Flash forward to 1969.  Ivaan was working as a photographer for Chatelaine magazine when he was sent to Alberta on assignment.  While there, he made a point of stopping by Smoky Lake and visiting the Tywoniuk family.  Again, his fascination with metalsmithing was awakened, and when Ivaan returned to Toronto, he started experimenting with metal work.  By December of that year, he was so engrossed in his new passion that he often stayed up all night working on a project.  Although he kept working at Maclean Hunter until 1973, his love of metal work eventually won out; he quit his job at Maclean Hunter to devote himself full time to his newfound career.

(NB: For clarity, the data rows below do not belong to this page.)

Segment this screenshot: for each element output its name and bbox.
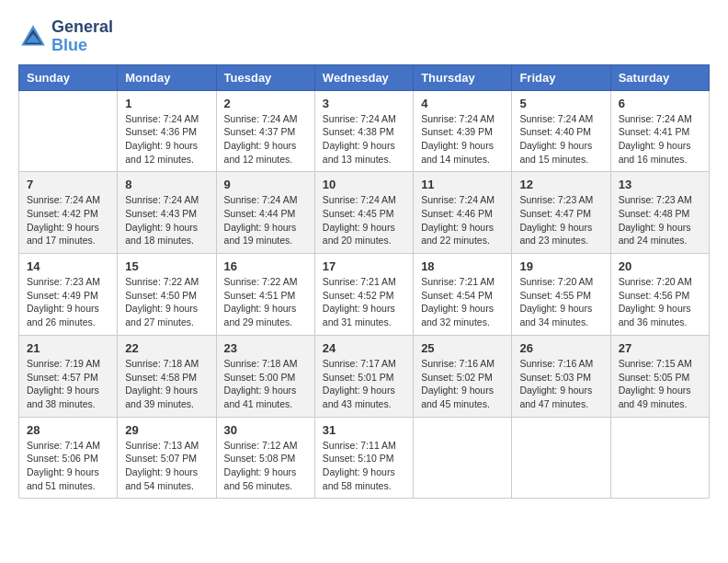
calendar-cell: 5Sunrise: 7:24 AM Sunset: 4:40 PM Daylig… [512, 90, 610, 172]
calendar-cell: 17Sunrise: 7:21 AM Sunset: 4:52 PM Dayli… [314, 254, 413, 336]
calendar-cell: 26Sunrise: 7:16 AM Sunset: 5:03 PM Dayli… [512, 335, 610, 417]
day-info: Sunrise: 7:22 AM Sunset: 4:51 PM Dayligh… [224, 275, 307, 329]
day-number: 30 [224, 423, 307, 437]
day-info: Sunrise: 7:18 AM Sunset: 5:00 PM Dayligh… [224, 357, 307, 411]
day-number: 6 [619, 97, 701, 110]
day-info: Sunrise: 7:24 AM Sunset: 4:42 PM Dayligh… [27, 193, 109, 247]
calendar-cell: 27Sunrise: 7:15 AM Sunset: 5:05 PM Dayli… [610, 335, 709, 417]
calendar-cell: 2Sunrise: 7:24 AM Sunset: 4:37 PM Daylig… [216, 90, 314, 172]
day-info: Sunrise: 7:16 AM Sunset: 5:02 PM Dayligh… [421, 357, 504, 411]
header-saturday: Saturday [610, 64, 709, 90]
header-thursday: Thursday [414, 64, 512, 90]
header-wednesday: Wednesday [314, 64, 413, 90]
day-number: 12 [519, 178, 602, 191]
header-sunday: Sunday [19, 64, 118, 90]
day-number: 13 [619, 178, 701, 191]
calendar-cell: 24Sunrise: 7:17 AM Sunset: 5:01 PM Dayli… [314, 335, 413, 417]
day-number: 17 [323, 259, 405, 273]
calendar-cell [610, 417, 709, 499]
day-number: 1 [125, 97, 208, 110]
calendar-cell: 29Sunrise: 7:13 AM Sunset: 5:07 PM Dayli… [118, 417, 216, 499]
calendar-cell: 13Sunrise: 7:23 AM Sunset: 4:48 PM Dayli… [610, 172, 709, 254]
day-info: Sunrise: 7:24 AM Sunset: 4:40 PM Dayligh… [519, 112, 602, 167]
day-number: 22 [125, 341, 208, 355]
day-info: Sunrise: 7:24 AM Sunset: 4:37 PM Dayligh… [224, 112, 307, 167]
day-info: Sunrise: 7:15 AM Sunset: 5:05 PM Dayligh… [619, 357, 701, 411]
day-number: 5 [519, 97, 602, 110]
calendar-cell: 21Sunrise: 7:19 AM Sunset: 4:57 PM Dayli… [19, 335, 118, 417]
day-info: Sunrise: 7:24 AM Sunset: 4:45 PM Dayligh… [323, 193, 405, 247]
calendar-cell: 7Sunrise: 7:24 AM Sunset: 4:42 PM Daylig… [19, 172, 118, 254]
header-tuesday: Tuesday [216, 64, 314, 90]
day-info: Sunrise: 7:24 AM Sunset: 4:41 PM Dayligh… [619, 112, 701, 167]
day-number: 2 [224, 97, 307, 110]
day-info: Sunrise: 7:12 AM Sunset: 5:08 PM Dayligh… [224, 439, 307, 493]
calendar-cell: 22Sunrise: 7:18 AM Sunset: 4:58 PM Dayli… [118, 335, 216, 417]
day-number: 29 [125, 423, 208, 437]
calendar-cell [512, 417, 610, 499]
day-info: Sunrise: 7:20 AM Sunset: 4:56 PM Dayligh… [619, 275, 701, 329]
day-info: Sunrise: 7:24 AM Sunset: 4:38 PM Dayligh… [323, 112, 405, 167]
day-number: 25 [421, 341, 504, 355]
day-number: 16 [224, 259, 307, 273]
day-info: Sunrise: 7:24 AM Sunset: 4:44 PM Dayligh… [224, 193, 307, 247]
calendar-cell: 28Sunrise: 7:14 AM Sunset: 5:06 PM Dayli… [19, 417, 118, 499]
calendar-cell: 9Sunrise: 7:24 AM Sunset: 4:44 PM Daylig… [216, 172, 314, 254]
calendar-cell: 25Sunrise: 7:16 AM Sunset: 5:02 PM Dayli… [414, 335, 512, 417]
day-info: Sunrise: 7:23 AM Sunset: 4:47 PM Dayligh… [519, 193, 602, 247]
calendar-cell: 20Sunrise: 7:20 AM Sunset: 4:56 PM Dayli… [610, 254, 709, 336]
calendar-week-row: 7Sunrise: 7:24 AM Sunset: 4:42 PM Daylig… [19, 172, 710, 254]
day-info: Sunrise: 7:13 AM Sunset: 5:07 PM Dayligh… [125, 439, 208, 493]
calendar-cell: 11Sunrise: 7:24 AM Sunset: 4:46 PM Dayli… [414, 172, 512, 254]
calendar-cell: 8Sunrise: 7:24 AM Sunset: 4:43 PM Daylig… [118, 172, 216, 254]
calendar-cell: 23Sunrise: 7:18 AM Sunset: 5:00 PM Dayli… [216, 335, 314, 417]
day-number: 23 [224, 341, 307, 355]
calendar-cell: 18Sunrise: 7:21 AM Sunset: 4:54 PM Dayli… [414, 254, 512, 336]
calendar-cell: 15Sunrise: 7:22 AM Sunset: 4:50 PM Dayli… [118, 254, 216, 336]
day-info: Sunrise: 7:21 AM Sunset: 4:54 PM Dayligh… [421, 275, 504, 329]
day-number: 27 [619, 341, 701, 355]
day-info: Sunrise: 7:24 AM Sunset: 4:43 PM Dayligh… [125, 193, 208, 247]
day-number: 19 [519, 259, 602, 273]
calendar-cell: 6Sunrise: 7:24 AM Sunset: 4:41 PM Daylig… [610, 90, 709, 172]
day-number: 8 [125, 178, 208, 191]
day-info: Sunrise: 7:17 AM Sunset: 5:01 PM Dayligh… [323, 357, 405, 411]
calendar-table: SundayMondayTuesdayWednesdayThursdayFrid… [18, 64, 710, 500]
calendar-cell [414, 417, 512, 499]
calendar-cell: 30Sunrise: 7:12 AM Sunset: 5:08 PM Dayli… [216, 417, 314, 499]
day-info: Sunrise: 7:14 AM Sunset: 5:06 PM Dayligh… [27, 439, 109, 493]
day-number: 4 [421, 97, 504, 110]
day-info: Sunrise: 7:24 AM Sunset: 4:46 PM Dayligh… [421, 193, 504, 247]
day-info: Sunrise: 7:24 AM Sunset: 4:36 PM Dayligh… [125, 112, 208, 167]
day-info: Sunrise: 7:19 AM Sunset: 4:57 PM Dayligh… [27, 357, 109, 411]
calendar-cell: 12Sunrise: 7:23 AM Sunset: 4:47 PM Dayli… [512, 172, 610, 254]
day-number: 26 [519, 341, 602, 355]
calendar-cell: 3Sunrise: 7:24 AM Sunset: 4:38 PM Daylig… [314, 90, 413, 172]
page-header: General Blue [18, 18, 710, 55]
day-number: 15 [125, 259, 208, 273]
day-info: Sunrise: 7:18 AM Sunset: 4:58 PM Dayligh… [125, 357, 208, 411]
day-info: Sunrise: 7:22 AM Sunset: 4:50 PM Dayligh… [125, 275, 208, 329]
calendar-cell: 4Sunrise: 7:24 AM Sunset: 4:39 PM Daylig… [414, 90, 512, 172]
calendar-week-row: 14Sunrise: 7:23 AM Sunset: 4:49 PM Dayli… [19, 254, 710, 336]
header-monday: Monday [118, 64, 216, 90]
day-number: 31 [323, 423, 405, 437]
calendar-cell: 14Sunrise: 7:23 AM Sunset: 4:49 PM Dayli… [19, 254, 118, 336]
day-number: 3 [323, 97, 405, 110]
day-info: Sunrise: 7:23 AM Sunset: 4:48 PM Dayligh… [619, 193, 701, 247]
calendar-cell: 16Sunrise: 7:22 AM Sunset: 4:51 PM Dayli… [216, 254, 314, 336]
calendar-cell: 10Sunrise: 7:24 AM Sunset: 4:45 PM Dayli… [314, 172, 413, 254]
day-number: 7 [27, 178, 109, 191]
day-number: 18 [421, 259, 504, 273]
calendar-week-row: 21Sunrise: 7:19 AM Sunset: 4:57 PM Dayli… [19, 335, 710, 417]
logo: General Blue [18, 18, 113, 55]
day-number: 28 [27, 423, 109, 437]
day-number: 10 [323, 178, 405, 191]
day-number: 20 [619, 259, 701, 273]
calendar-cell: 1Sunrise: 7:24 AM Sunset: 4:36 PM Daylig… [118, 90, 216, 172]
day-info: Sunrise: 7:23 AM Sunset: 4:49 PM Dayligh… [27, 275, 109, 329]
day-number: 21 [27, 341, 109, 355]
header-friday: Friday [512, 64, 610, 90]
calendar-cell: 31Sunrise: 7:11 AM Sunset: 5:10 PM Dayli… [314, 417, 413, 499]
day-info: Sunrise: 7:21 AM Sunset: 4:52 PM Dayligh… [323, 275, 405, 329]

Ivaan and his sister Nadia often reminisced about Smoky Lake, and by 2000 Ivaan had decided they were going to make a pilgrimage back there. However, Ivaan suffered his first stroke in March of that year and Nadia's husband, Nick, suffered a heart attack in May.  Their trip to Smoky Lake  was postponed till the following year, which happened to be the 75th anniversary of the town.   Ivaan and Nadia arrived in the midst of the anniversary celebrations, and received a warm welcome.  The local newspaper wrote a feature article about them.  They visited Alex Tywoniuk in the nursing home where he lived.  They visited the cemetery where his wife was buried.  They visited the old blacksmith shop.  They ate peach bread - which, they were quick to point out, contains no peaches. They were chauffeured around by Alex Tywoniuk's son Walter and his wife Lucie.   And incredibly, 50 years after they left, the townspeople still remembered them with affection.   It was an emotional experience for both Nadia and Ivaan, and a bonding experience too.  They often talked nostalgically about their return to Smoky Lake, and even years later, it always seemed they were talking about an event that had happened just last week.

Smoky Lake is a little, cold town in northern Alberta.  It's the place where Nadia fell in love with books and Ivaan fell in love with metal arts. But for this small family,  who had resided there for less than two years, Smoky Lake was - and remains - the warmest place on earth.